Exercise objective
Please return the records below exactly as they appear, leaving every picture out.

Data for this exercise
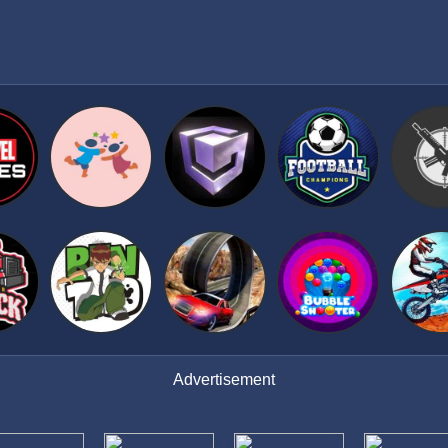
Advertisement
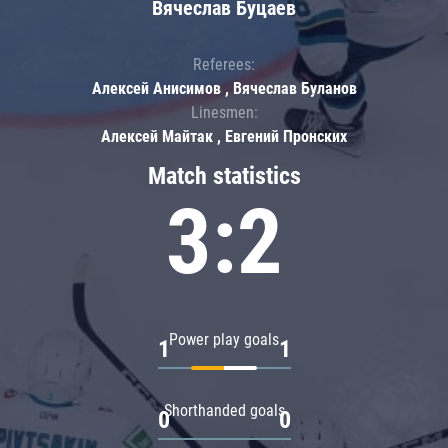
Вячеслав Буцаев
Referees:
Алексей Анисимов , Вячеслав Буланов
Linesmen:
Алексей Майтак , Евгений Пронских
Match statistics
3:2
Power play goals
1
1
Shorthanded goals
0
0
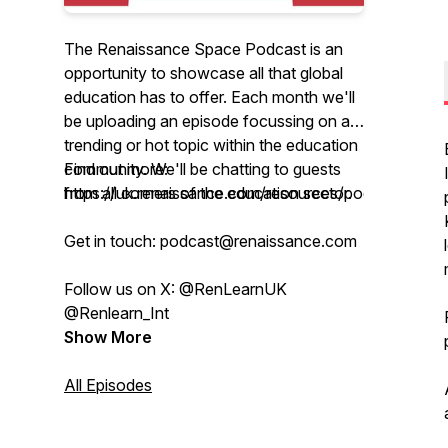
The Renaissance Space Podcast is an
opportunity to showcase all that global
education has to offer. Each month we'll
be uploading an episode focussing on a
trending or hot topic within the education
community. We'll be chatting to guests
Find out more:
from all corners of the education sector.
https://uk.renaissance.com/resources/podcasts/
Get in touch: podcast@renaissance.com
Follow us on X: @RenLearnUK
@Renlearn_Int
Show More
All Episodes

Answer section
Advertisement
Вячеслав Буцаев
Referees:
Алексей Анисимов , Вячеслав Буланов
Linesmen:
Алексей Майтак , Евгений Пронских
Match statistics
3:2
Power play goals
1
1
Shorthanded goals
0
0
The Renaissance Space Podcast is an
opportunity to showcase all that global
education has to offer. Each month we'll
be uploading an episode focussing on a
trending or hot topic within the education
community. We'll be chatting to guests
Find out more:
from all corners of the education sector.
https://uk.renaissance.com/resources/podcasts/
Get in touch: podcast@renaissance.com
Follow us on X: @RenLearnUK
@Renlearn_Int
Show More
All Episodes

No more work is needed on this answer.